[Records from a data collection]
*** Begin section ***
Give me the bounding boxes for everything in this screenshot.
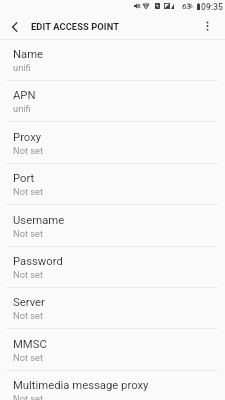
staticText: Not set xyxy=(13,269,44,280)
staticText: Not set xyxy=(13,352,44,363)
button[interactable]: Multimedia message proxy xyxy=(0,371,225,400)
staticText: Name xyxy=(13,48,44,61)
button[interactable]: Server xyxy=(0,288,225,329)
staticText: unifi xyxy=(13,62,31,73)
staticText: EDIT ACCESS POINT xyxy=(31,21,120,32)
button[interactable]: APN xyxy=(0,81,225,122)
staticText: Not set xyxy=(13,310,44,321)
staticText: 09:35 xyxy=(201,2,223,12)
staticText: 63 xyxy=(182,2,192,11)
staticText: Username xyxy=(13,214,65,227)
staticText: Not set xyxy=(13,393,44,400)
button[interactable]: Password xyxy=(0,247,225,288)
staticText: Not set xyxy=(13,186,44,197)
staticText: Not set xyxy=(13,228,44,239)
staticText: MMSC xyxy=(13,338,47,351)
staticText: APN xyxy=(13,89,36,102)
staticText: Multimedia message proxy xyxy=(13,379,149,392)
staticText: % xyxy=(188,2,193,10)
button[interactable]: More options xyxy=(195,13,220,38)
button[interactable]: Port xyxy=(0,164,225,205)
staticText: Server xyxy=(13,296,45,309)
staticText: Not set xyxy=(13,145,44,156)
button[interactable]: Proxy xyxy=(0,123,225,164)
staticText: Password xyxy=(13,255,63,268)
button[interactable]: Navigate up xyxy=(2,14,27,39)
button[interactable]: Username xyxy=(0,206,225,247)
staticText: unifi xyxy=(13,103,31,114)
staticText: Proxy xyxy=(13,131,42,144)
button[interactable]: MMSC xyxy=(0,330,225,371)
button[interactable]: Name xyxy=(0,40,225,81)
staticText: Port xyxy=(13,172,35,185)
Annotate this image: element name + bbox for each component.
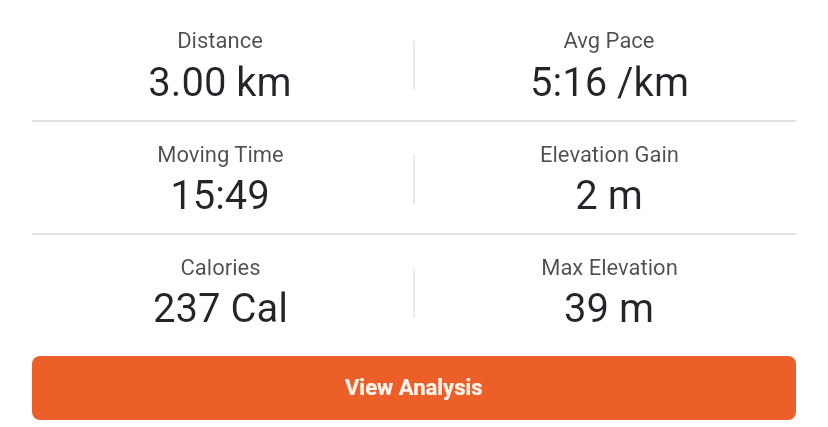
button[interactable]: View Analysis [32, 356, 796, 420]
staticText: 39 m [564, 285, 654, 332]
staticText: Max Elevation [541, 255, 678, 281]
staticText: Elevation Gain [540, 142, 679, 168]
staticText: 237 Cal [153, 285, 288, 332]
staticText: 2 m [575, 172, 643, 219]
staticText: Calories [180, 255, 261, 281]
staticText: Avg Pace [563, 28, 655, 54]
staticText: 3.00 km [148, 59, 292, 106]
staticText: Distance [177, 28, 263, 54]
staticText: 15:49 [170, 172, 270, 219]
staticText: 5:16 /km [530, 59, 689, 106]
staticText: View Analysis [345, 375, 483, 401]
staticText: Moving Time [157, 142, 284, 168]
*** End section ***
Where does "Elevation" appear in the records above? Copy each line that holds it.

staticText: Max Elevation [541, 255, 678, 281]
staticText: Elevation Gain [540, 142, 679, 168]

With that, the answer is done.